2024 Utility Partner Guidebook

PROGRAM HISTORY, FUNDING, & STRUCTURE

PROGRAM HISTORY Originally formed by the Wisconsin Legislature as part of 1999’s Act 9 and funded by the Utility Public Benefits Fund (PBF), Focus on Energy delivers energy efficiency and renewable energy services for residential, business, and renewable customers throughout the state. In 2001, the Department of Administration rolled out the Focus on Energy Program statewide. In partnership with consumers, utilities, businesses, nonprofit organizations, and governmental agencies, the Program helps residents and businesses make smart energy choices. Per the legislation, Focus on Energy aims to: • Reduce the amount of energy used per unit of production in Wisconsin while improving energy reliability. • Enhance economic development and make Wisconsin firms more competitive. • Reduce the environmental impacts of energy use. • Expand the ability of markets to deliver energy-efficient and renewable energy goods and services to consumers and businesses. • Deliver quantified financial returns on public investments in energy improvements. The original legislation required utilities to fund energy efficiency programs and renewable energy programs through (1) a public benefits fee that utilities collect directly from customers and (2) mandatory utility “contributions,” which utilities recover from customers in rates. The amount of the charge was based on levels of utility expenditures for energy programs prior to the enactment of Act 9. In addition, the state’s five major investor-owned utilities administered and funded several related programs required by the WPSC, which included energy efficiency projects, renewable energy projects, load management, and related measures.
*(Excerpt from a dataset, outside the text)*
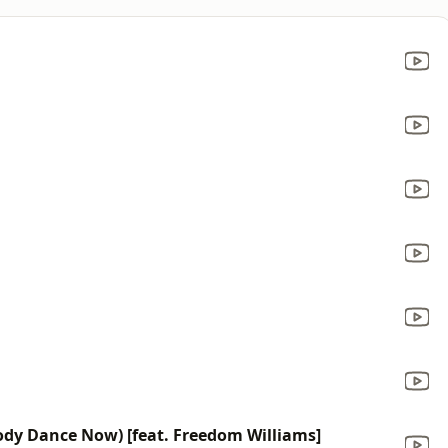
dy Dance Now) [feat. Freedom Williams]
Focus on Energy was restructured in March 2006 by 2005 Act 141. This law, most of which took effect July 1, 2007, replaced existing renewable energy and energy efficiency PBF programs with programs that utilities create and fund through contracts with private program administrators, with oversight and approval by the Wisconsin Public Service Commission (WPSC). Since Act 141 requires utilities to pay directly for programs, the state is unable to transfer or otherwise use these funds for general obligations. (From 2002 to 2006, the governor and legislature transferred or reallocated more than $108 million from the PBF to the state’s general fund or for other uses.)